N56359

Destroyed
Fatal

MOONEY M20KS/N: 25-0745

Accident Details

Date
Thursday, January 31, 2019
NTSB Number
CEN19FA078
Location
Katy, TX
Event ID
20190131X82219
Coordinates
29.740858, -95.830406
Aircraft Damage
Destroyed
Highest Injury
Fatal
Fatalities
1
Serious Injuries
0
Minor Injuries
0
Uninjured
0
Total Aboard
1

Probable Cause and Findings

The noninstrument-rated pilot's decision to continue visual flight into an area of instrument meteorological conditions (IMC), which resulted in a loss of control due to spatial disorientation.

Aircraft Information

Registration
N56359
Make
MOONEY
Serial Number
25-0745
Engine Type
Reciprocating
Model / ICAO
M20KM20T
Aircraft Type
Fixed Wing Single Engine
No. of Engines
1

Registered Owner (Historical)

Name
REGISTRATION PENDING
Address
PO BOX 773196
HOUSE
Status
Deregistered
City
HOUSTON
State / Zip Code
TX 77215-3196
Country
United States

Analysis

HISTORY OF FLIGHTOn January 31, 2019, about 1610 central standard time, a Mooney M20K airplane, N56359, was destroyed when it was involved in an accident near Katy, Texas. The private pilot was fatally injured. The airplane was operated as a Title 14 Code of Federal Regulations Part 91 personal flight.

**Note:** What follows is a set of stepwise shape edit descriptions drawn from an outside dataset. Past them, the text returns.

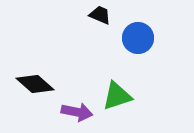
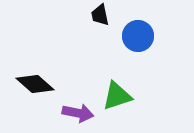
black trapezoid: rotated 125 degrees counterclockwise
blue circle: moved 2 px up
purple arrow: moved 1 px right, 1 px down
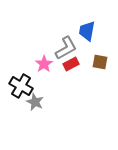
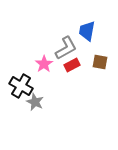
red rectangle: moved 1 px right, 1 px down
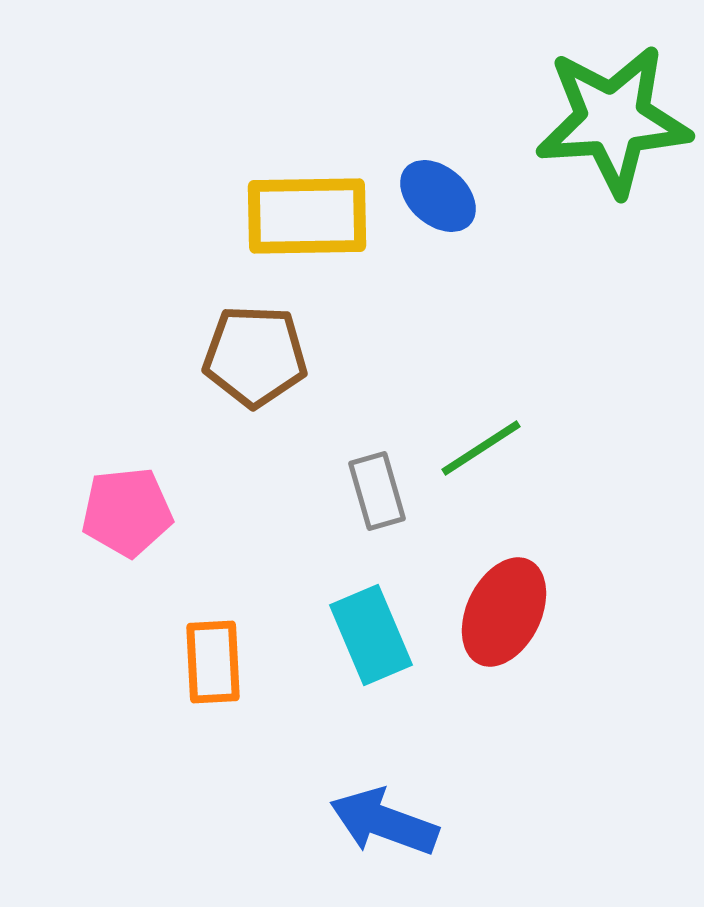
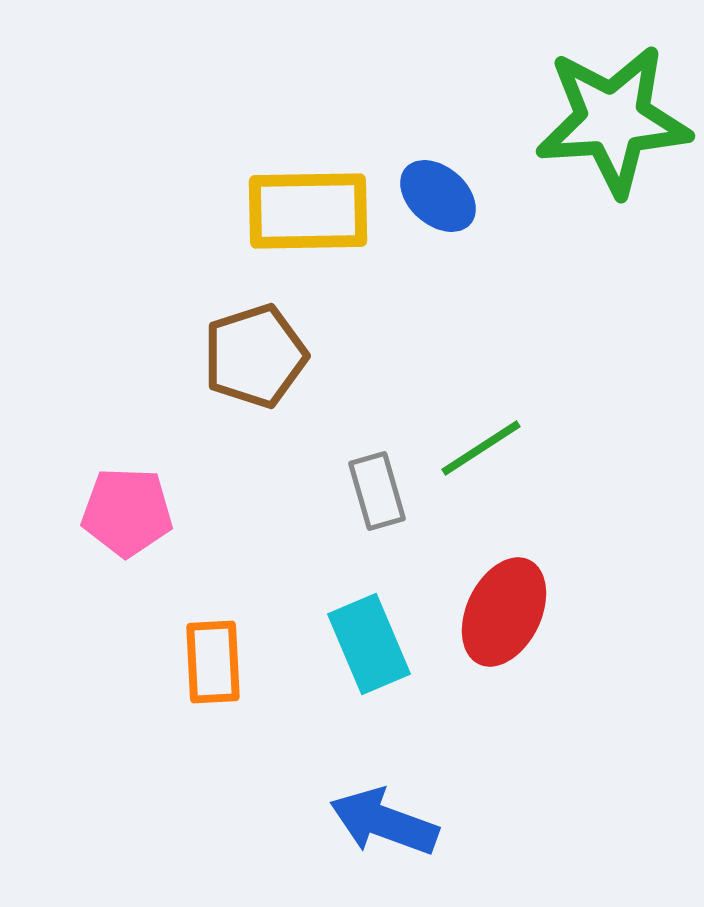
yellow rectangle: moved 1 px right, 5 px up
brown pentagon: rotated 20 degrees counterclockwise
pink pentagon: rotated 8 degrees clockwise
cyan rectangle: moved 2 px left, 9 px down
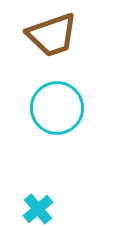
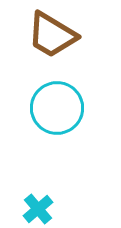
brown trapezoid: rotated 50 degrees clockwise
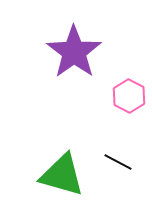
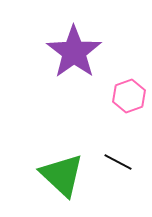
pink hexagon: rotated 12 degrees clockwise
green triangle: rotated 27 degrees clockwise
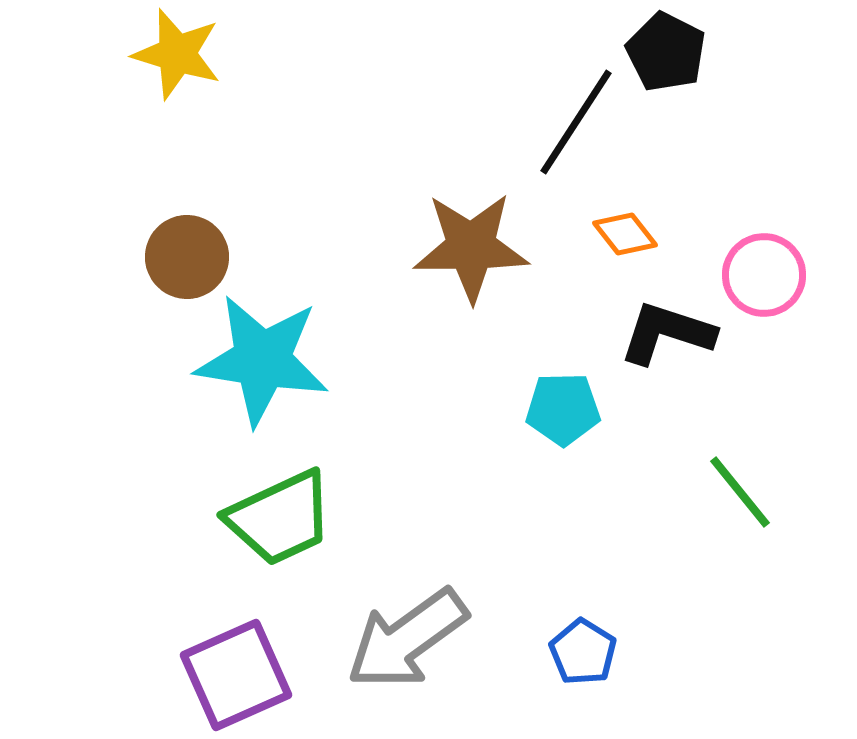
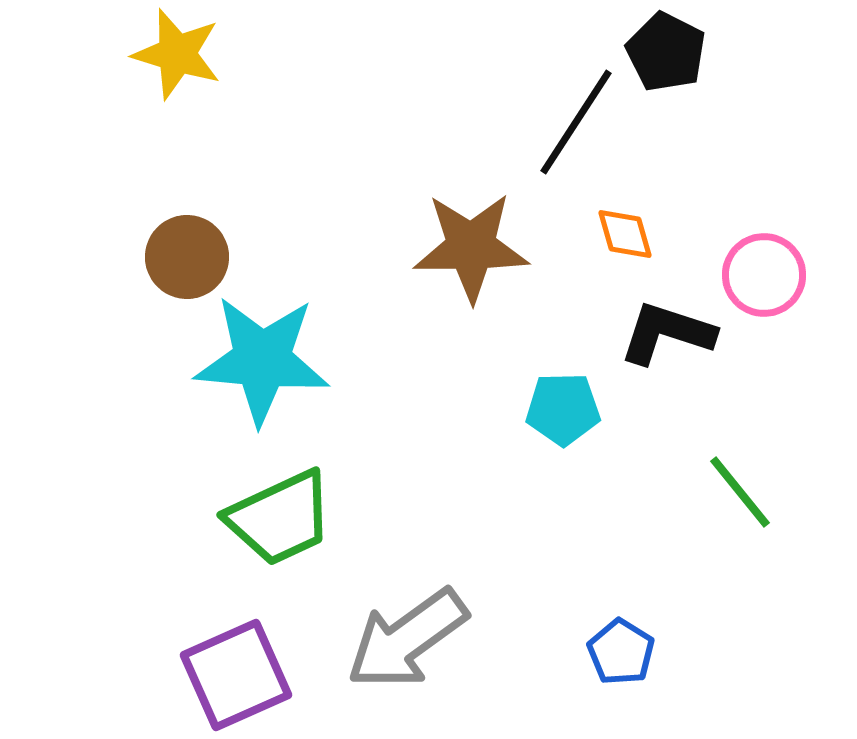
orange diamond: rotated 22 degrees clockwise
cyan star: rotated 4 degrees counterclockwise
blue pentagon: moved 38 px right
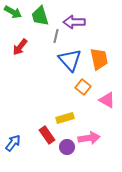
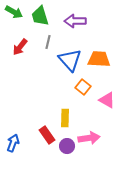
green arrow: moved 1 px right
purple arrow: moved 1 px right, 1 px up
gray line: moved 8 px left, 6 px down
orange trapezoid: rotated 75 degrees counterclockwise
yellow rectangle: rotated 72 degrees counterclockwise
blue arrow: rotated 18 degrees counterclockwise
purple circle: moved 1 px up
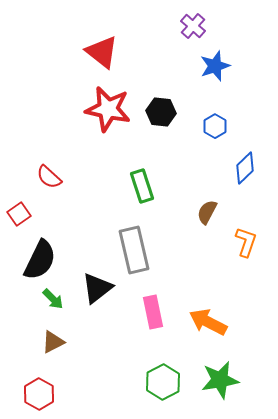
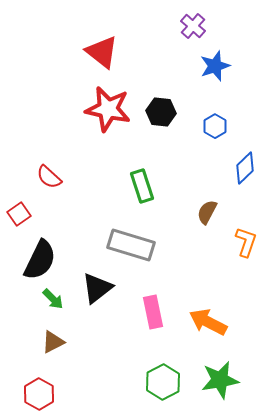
gray rectangle: moved 3 px left, 5 px up; rotated 60 degrees counterclockwise
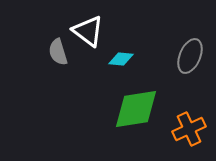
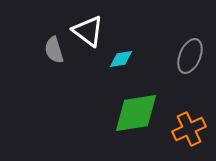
gray semicircle: moved 4 px left, 2 px up
cyan diamond: rotated 15 degrees counterclockwise
green diamond: moved 4 px down
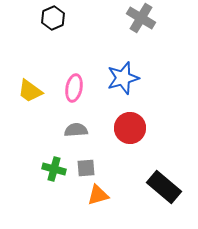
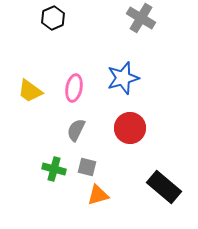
gray semicircle: rotated 60 degrees counterclockwise
gray square: moved 1 px right, 1 px up; rotated 18 degrees clockwise
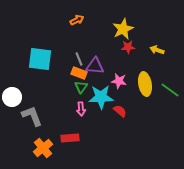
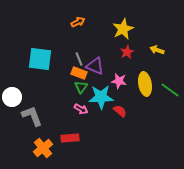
orange arrow: moved 1 px right, 2 px down
red star: moved 1 px left, 5 px down; rotated 24 degrees counterclockwise
purple triangle: rotated 18 degrees clockwise
pink arrow: rotated 56 degrees counterclockwise
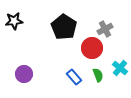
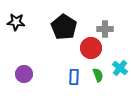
black star: moved 2 px right, 1 px down; rotated 12 degrees clockwise
gray cross: rotated 28 degrees clockwise
red circle: moved 1 px left
blue rectangle: rotated 42 degrees clockwise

The pilot's wife reported that she and the pilot departed Rohnerville Airport (FOT), Fortuna, California, the day before the accident, and stopped in Arizona to refuel. During the landing approach, they received a low battery indication. They landed uneventfully and taxied to the ramp area to refuel. When they restarted the airplane for departure, everything appeared normal, and they continued the flight to El Paso International Airport (ELP), El Paso, Texas. About 10-15 miles from ELP, the entire instrument panel went dark, and they used flashlights to see the instruments. The pilot reported to air traffic control that they had power issues. ELP air traffic cleared the runway and they landed the airplane uneventfully. They decided to stay the night in El Paso. While at dinner, they were discussing the power issue and believed it to be an alternator problem. They made the decision that she would fly home commercially because she needed to return to work and the pilot “did not want her to go down [with the pilot] if something went wrong” during the return flight from ELP to West Houston Airport (IWS), Houston, Texas. She reported she left the pilot the next morning at 0530 to make the commercial flight.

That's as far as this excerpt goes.